Jared Goff likes how the Los Angeles Rams are shaping up.
“We can be as good as we want to be, honestly,” the fifth-year quarterback said after Monday night’s 27-24 victory over Tom Brady and the Tampa Bay Buccaneers. “We’ve got it all in front of us. Everything is there for us to take.”
Goff threw for 376 yards and three touchdowns, and Matt Gay kicked a 40-yard field goal with 2:36 remaining to lift the Rams back into first place in the NFC West. Goff completed 39 of 51 passes, including short scoring throws to Robert Woods, Van Jefferson and Cam Akers.
Meanwhile, the Rams’ defense pressured Brady all night and sealed the win with rookie safety Jordan Fuller’s second interception of the six-time Super Bowl champion.
On offense, the Buccaneers failed to hit on deep passes and did not have a completion longer than 18 yards. Both of Brady’s interceptions came on misfired throws down the field.
“They did a good job preventing [the big play],” Brady said. “They play a defense that makes them tough to hit. Not impossible, but we didn’t hit any. I have to do a better job.”
Goff threw a pair of interceptions, too, helping the Bucs (7-4) remain close in the second half. But when the Rams (7-3) needed him to stand tall, he rebounded to lead them right down the field to retake the lead after Brady tied it with his second TD pass.
“I’ve always believed in myself in any situation, but when you actually do it in a tough environment, it makes you feel good,” Goff said.
“Jared just continued to demonstrate resilience,” Rams coach Sean McVay said. “I love the fact he was outstanding from the jump. We had that one little mistake, and he just kept competing. What he did in terms of leading us down the field at the most important moment was critical.”

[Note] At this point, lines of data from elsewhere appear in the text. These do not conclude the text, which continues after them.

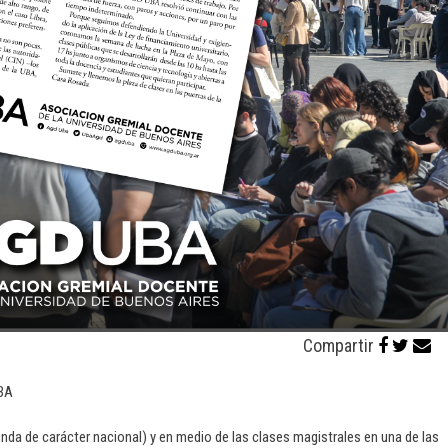
Compartir
UBA
unda de carácter nacional) y en medio de las clases magistrales en una de las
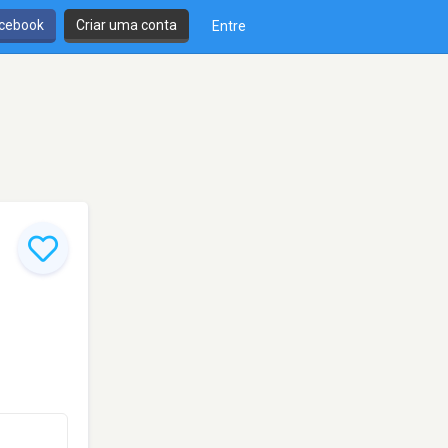
cebook
Criar uma conta
Entre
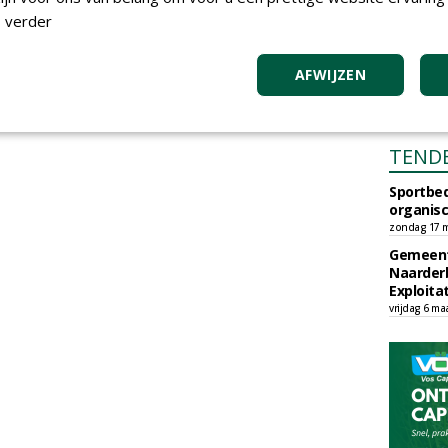
 verder
AFWIJZEN
TEND
Sportbed
organisc
zondag 17 m
Gemeent
Naarder
Exploita
vrijdag 6 ma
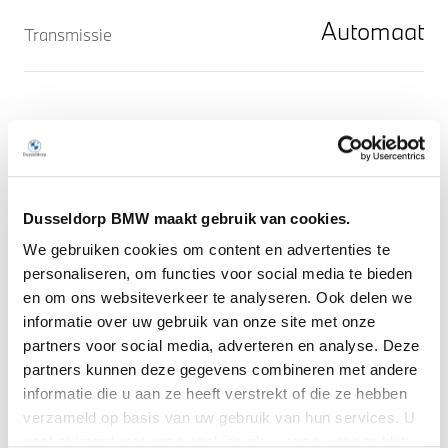
Automaat
Transmissie
Omschrijving
Auto's als deze BMW 2 Serie bieden tegelijk
Dusseldorp BMW maakt gebruik van cookies.
rijdynamiek, comfort en degelijkheid. Dit is een nieuwe
We gebruiken cookies om content en advertenties te
auto, hij is nu direct leverbaar. Een krachtige motor
personaliseren, om functies voor social media te bieden
geeft deze auto zijn sportieve prestaties. Ook 17 inch
en om ons websiteverkeer te analyseren. Ook delen we
lichtmetalen velgen, LED koplampen, in delen
informatie over uw gebruik van onze site met onze
neerklapbare achterbank, LED-achterlichten en
partners voor social media, adverteren en analyse. Deze
snelheidsafhankelijke stuurbekrachtiging zijn aan
Meer weergeven
partners kunnen deze gegevens combineren met andere
boord.
informatie die u aan ze heeft verstrekt of die ze hebben
verzameld op basis van uw gebruik van hun services. U
Het systeem controleert alle belangrijke functies en
gaat akkoord met onze cookies als u onze website blijft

Brady was 26 of 48 for 216 yards and two touchdowns. The Rams sacked him once after getting to Russell Wilson six times in the previous week’s 23-16 victory over the Seattle Seahawks.
Gay, a 2019 Bucs draft pick who was released after a rookie season marked by inconsistency, is the Rams’ third kicker in four weeks.

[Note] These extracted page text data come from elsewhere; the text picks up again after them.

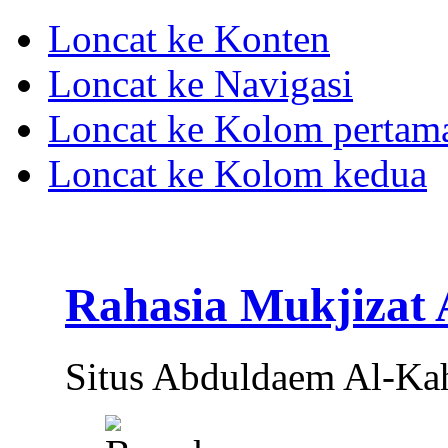
Loncat ke Konten
Loncat ke Navigasi
Loncat ke Kolom pertam
Loncat ke Kolom kedua
Rahasia Mukjizat
Situs Abduldaem Al-Ka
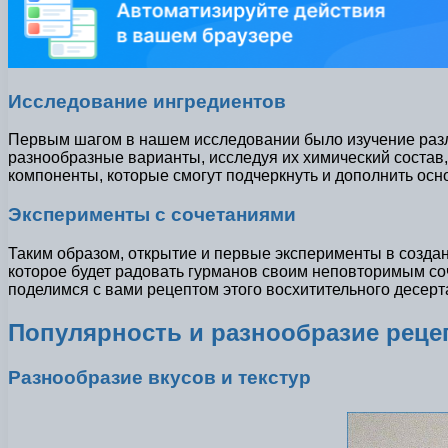
Исследование ингредиентов
Первым шагом в нашем исследовании было изучение разли
разнообразные варианты, исследуя их химический состав
компоненты, которые смогут подчеркнуть и дополнить осн
Эксперименты с сочетаниями
Таким образом, открытие и первые эксперименты в создан
которое будет радовать гурманов своим неповторимым со
поделимся с вами рецептом этого восхитительного десерт
Популярность и разнообразие реце
Разнообразие вкусов и текстур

“I found out on Monday that the Rams were bringing me in,” Gay said. “It was a quick flight so I could begin testing so I could be eligible for the game. Saturday was the first day I could be in the building. Luckily we played Monday night.”
An all-Black officiating crew worked an NFL game for the first time in league history.
Referee Jerome Boger led the crew, which also included umpire Barry Anderson, down judge Julian Mapp, line judge Carl Johnson, side judge Dale Shaw, field judge Anthony Jeffries and back judge Greg Steed.
The members of Monday night’s officiating crew have a combined 89 seasons of NFL experience and have worked six Super Bowls. The first black official in any major US sport was Burl Toler, hired by the NFL in 1965.